Will you give the material below again, every line exactly as it is?

*Provided data*
# # # #

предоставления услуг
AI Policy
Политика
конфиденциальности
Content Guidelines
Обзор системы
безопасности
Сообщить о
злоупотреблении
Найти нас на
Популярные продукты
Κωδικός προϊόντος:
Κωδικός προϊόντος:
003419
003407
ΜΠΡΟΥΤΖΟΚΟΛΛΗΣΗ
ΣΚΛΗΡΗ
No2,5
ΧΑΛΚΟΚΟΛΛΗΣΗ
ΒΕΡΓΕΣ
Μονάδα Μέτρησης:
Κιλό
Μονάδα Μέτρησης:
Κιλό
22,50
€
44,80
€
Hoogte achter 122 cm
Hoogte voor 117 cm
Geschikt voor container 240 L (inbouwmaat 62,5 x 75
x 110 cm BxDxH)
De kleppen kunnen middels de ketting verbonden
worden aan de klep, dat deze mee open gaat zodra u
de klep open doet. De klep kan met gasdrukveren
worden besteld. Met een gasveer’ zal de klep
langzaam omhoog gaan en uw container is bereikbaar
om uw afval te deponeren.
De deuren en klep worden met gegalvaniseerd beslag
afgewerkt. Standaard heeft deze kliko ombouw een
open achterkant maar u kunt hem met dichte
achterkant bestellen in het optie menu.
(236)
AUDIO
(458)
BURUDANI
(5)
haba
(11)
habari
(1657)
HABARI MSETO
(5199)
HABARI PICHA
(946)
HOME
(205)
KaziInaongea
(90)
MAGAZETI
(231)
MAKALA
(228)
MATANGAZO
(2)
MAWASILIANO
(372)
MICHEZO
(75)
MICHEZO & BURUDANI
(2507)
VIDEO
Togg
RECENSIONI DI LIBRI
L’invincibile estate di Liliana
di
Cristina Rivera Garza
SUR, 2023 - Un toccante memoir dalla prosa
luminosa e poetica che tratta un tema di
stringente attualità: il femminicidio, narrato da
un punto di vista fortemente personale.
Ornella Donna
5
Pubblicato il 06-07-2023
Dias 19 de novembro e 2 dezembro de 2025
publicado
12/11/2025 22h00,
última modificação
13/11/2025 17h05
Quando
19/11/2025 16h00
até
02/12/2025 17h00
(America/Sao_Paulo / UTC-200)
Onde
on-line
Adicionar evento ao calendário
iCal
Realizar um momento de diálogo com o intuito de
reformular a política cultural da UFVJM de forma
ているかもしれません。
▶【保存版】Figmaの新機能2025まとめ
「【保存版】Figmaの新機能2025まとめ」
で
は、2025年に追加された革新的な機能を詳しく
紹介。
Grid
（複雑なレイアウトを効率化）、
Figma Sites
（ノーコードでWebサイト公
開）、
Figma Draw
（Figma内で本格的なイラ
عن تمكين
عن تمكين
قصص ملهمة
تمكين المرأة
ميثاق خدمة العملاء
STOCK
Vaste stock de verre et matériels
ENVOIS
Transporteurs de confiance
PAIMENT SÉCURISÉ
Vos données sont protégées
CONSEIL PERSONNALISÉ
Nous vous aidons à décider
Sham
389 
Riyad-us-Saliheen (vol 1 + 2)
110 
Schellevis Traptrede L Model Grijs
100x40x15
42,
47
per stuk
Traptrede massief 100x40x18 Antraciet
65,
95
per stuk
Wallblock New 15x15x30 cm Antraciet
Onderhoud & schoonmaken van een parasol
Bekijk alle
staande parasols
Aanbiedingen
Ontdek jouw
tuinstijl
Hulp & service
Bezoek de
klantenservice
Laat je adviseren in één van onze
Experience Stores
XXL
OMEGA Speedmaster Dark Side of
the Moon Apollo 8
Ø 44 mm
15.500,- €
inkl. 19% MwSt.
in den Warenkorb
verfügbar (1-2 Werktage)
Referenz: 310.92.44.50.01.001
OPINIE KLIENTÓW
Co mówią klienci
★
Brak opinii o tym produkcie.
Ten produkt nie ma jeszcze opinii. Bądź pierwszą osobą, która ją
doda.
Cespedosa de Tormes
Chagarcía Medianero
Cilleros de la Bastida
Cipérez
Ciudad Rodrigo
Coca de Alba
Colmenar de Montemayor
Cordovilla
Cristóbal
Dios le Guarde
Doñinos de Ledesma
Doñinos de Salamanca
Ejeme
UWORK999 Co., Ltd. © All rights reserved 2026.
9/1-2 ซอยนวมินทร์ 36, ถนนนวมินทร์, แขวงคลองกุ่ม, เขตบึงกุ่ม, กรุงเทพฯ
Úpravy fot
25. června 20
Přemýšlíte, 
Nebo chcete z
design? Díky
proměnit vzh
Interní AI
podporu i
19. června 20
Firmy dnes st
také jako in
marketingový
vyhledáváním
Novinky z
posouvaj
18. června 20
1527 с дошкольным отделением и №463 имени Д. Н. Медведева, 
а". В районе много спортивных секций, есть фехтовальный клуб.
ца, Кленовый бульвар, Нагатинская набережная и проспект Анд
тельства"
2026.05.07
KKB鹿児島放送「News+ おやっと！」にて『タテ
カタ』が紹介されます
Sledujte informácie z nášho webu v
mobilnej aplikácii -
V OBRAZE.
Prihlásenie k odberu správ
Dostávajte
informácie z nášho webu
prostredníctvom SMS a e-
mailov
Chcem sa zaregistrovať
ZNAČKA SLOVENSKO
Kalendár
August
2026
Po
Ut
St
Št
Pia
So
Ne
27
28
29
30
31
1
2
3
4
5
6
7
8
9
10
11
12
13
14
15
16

# # # #

*Completed exercise*
предоставления услуг
AI Policy
Политика
конфиденциальности
Content Guidelines
Обзор системы
безопасности
Сообщить о
злоупотреблении
Найти нас на
Популярные продукты
Κωδικός προϊόντος:
Κωδικός προϊόντος:
003419
003407
ΜΠΡΟΥΤΖΟΚΟΛΛΗΣΗ
ΣΚΛΗΡΗ
No2,5
ΧΑΛΚΟΚΟΛΛΗΣΗ
ΒΕΡΓΕΣ
Μονάδα Μέτρησης:
Κιλό
Μονάδα Μέτρησης:
Κιλό
22,50
€
44,80
€
Hoogte achter 122 cm
Hoogte voor 117 cm
Geschikt voor container 240 L (inbouwmaat 62,5 x 75
x 110 cm BxDxH)
De kleppen kunnen middels de ketting verbonden
worden aan de klep, dat deze mee open gaat zodra u
de klep open doet. De klep kan met gasdrukveren
worden besteld. Met een gasveer’ zal de klep
langzaam omhoog gaan en uw container is bereikbaar
om uw afval te deponeren.
De deuren en klep worden met gegalvaniseerd beslag
afgewerkt. Standaard heeft deze kliko ombouw een
open achterkant maar u kunt hem met dichte
achterkant bestellen in het optie menu.
(236)
AUDIO
(458)
BURUDANI
(5)
haba
(11)
habari
(1657)
HABARI MSETO
(5199)
HABARI PICHA
(946)
HOME
(205)
KaziInaongea
(90)
MAGAZETI
(231)
MAKALA
(228)
MATANGAZO
(2)
MAWASILIANO
(372)
MICHEZO
(75)
MICHEZO & BURUDANI
(2507)
VIDEO
Togg
RECENSIONI DI LIBRI
L’invincibile estate di Liliana
di
Cristina Rivera Garza
SUR, 2023 - Un toccante memoir dalla prosa
luminosa e poetica che tratta un tema di
stringente attualità: il femminicidio, narrato da
un punto di vista fortemente personale.
Ornella Donna
5
Pubblicato il 06-07-2023
Dias 19 de novembro e 2 dezembro de 2025
publicado
12/11/2025 22h00,
última modificação
13/11/2025 17h05
Quando
19/11/2025 16h00
até
02/12/2025 17h00
(America/Sao_Paulo / UTC-200)
Onde
on-line
Adicionar evento ao calendário
iCal
Realizar um momento de diálogo com o intuito de
reformular a política cultural da UFVJM de forma
ているかもしれません。
▶【保存版】Figmaの新機能2025まとめ
「【保存版】Figmaの新機能2025まとめ」
で
は、2025年に追加された革新的な機能を詳しく
紹介。
Grid
（複雑なレイアウトを効率化）、
Figma Sites
（ノーコードでWebサイト公
開）、
Figma Draw
（Figma内で本格的なイラ
عن تمكين
عن تمكين
قصص ملهمة
تمكين المرأة
ميثاق خدمة العملاء
STOCK
Vaste stock de verre et matériels
ENVOIS
Transporteurs de confiance
PAIMENT SÉCURISÉ
Vos données sont protégées
CONSEIL PERSONNALISÉ
Nous vous aidons à décider
Sham
389 
Riyad-us-Saliheen (vol 1 + 2)
110 
Schellevis Traptrede L Model Grijs
100x40x15
42,
47
per stuk
Traptrede massief 100x40x18 Antraciet
65,
95
per stuk
Wallblock New 15x15x30 cm Antraciet
Onderhoud & schoonmaken van een parasol
Bekijk alle
staande parasols
Aanbiedingen
Ontdek jouw
tuinstijl
Hulp & service
Bezoek de
klantenservice
Laat je adviseren in één van onze
Experience Stores
XXL
OMEGA Speedmaster Dark Side of
the Moon Apollo 8
Ø 44 mm
15.500,- €
inkl. 19% MwSt.
in den Warenkorb
verfügbar (1-2 Werktage)
Referenz: 310.92.44.50.01.001
OPINIE KLIENTÓW
Co mówią klienci
★
Brak opinii o tym produkcie.
Ten produkt nie ma jeszcze opinii. Bądź pierwszą osobą, która ją
doda.
Cespedosa de Tormes
Chagarcía Medianero
Cilleros de la Bastida
Cipérez
Ciudad Rodrigo
Coca de Alba
Colmenar de Montemayor
Cordovilla
Cristóbal
Dios le Guarde
Doñinos de Ledesma
Doñinos de Salamanca
Ejeme
UWORK999 Co., Ltd. © All rights reserved 2026.
9/1-2 ซอยนวมินทร์ 36, ถนนนวมินทร์, แขวงคลองกุ่ม, เขตบึงกุ่ม, กรุงเทพฯ
Úpravy fot
25. června 20
Přemýšlíte, 
Nebo chcete z
design? Díky
proměnit vzh
Interní AI
podporu i
19. června 20
Firmy dnes st
také jako in
marketingový
vyhledáváním
Novinky z
posouvaj
18. června 20
1527 с дошкольным отделением и №463 имени Д. Н. Медведева, 
а". В районе много спортивных секций, есть фехтовальный клуб.
ца, Кленовый бульвар, Нагатинская набережная и проспект Анд
тельства"
2026.05.07
KKB鹿児島放送「News+ おやっと！」にて『タテ
カタ』が紹介されます
Sledujte informácie z nášho webu v
mobilnej aplikácii -
V OBRAZE.
Prihlásenie k odberu správ
Dostávajte
informácie z nášho webu
prostredníctvom SMS a e-
mailov
Chcem sa zaregistrovať
ZNAČKA SLOVENSKO
Kalendár
August
2026
Po
Ut
St
Št
Pia
So
Ne
27
28
29
30
31
1
2
3
4
5
6
7
8
9
10
11
12
13
14
15
16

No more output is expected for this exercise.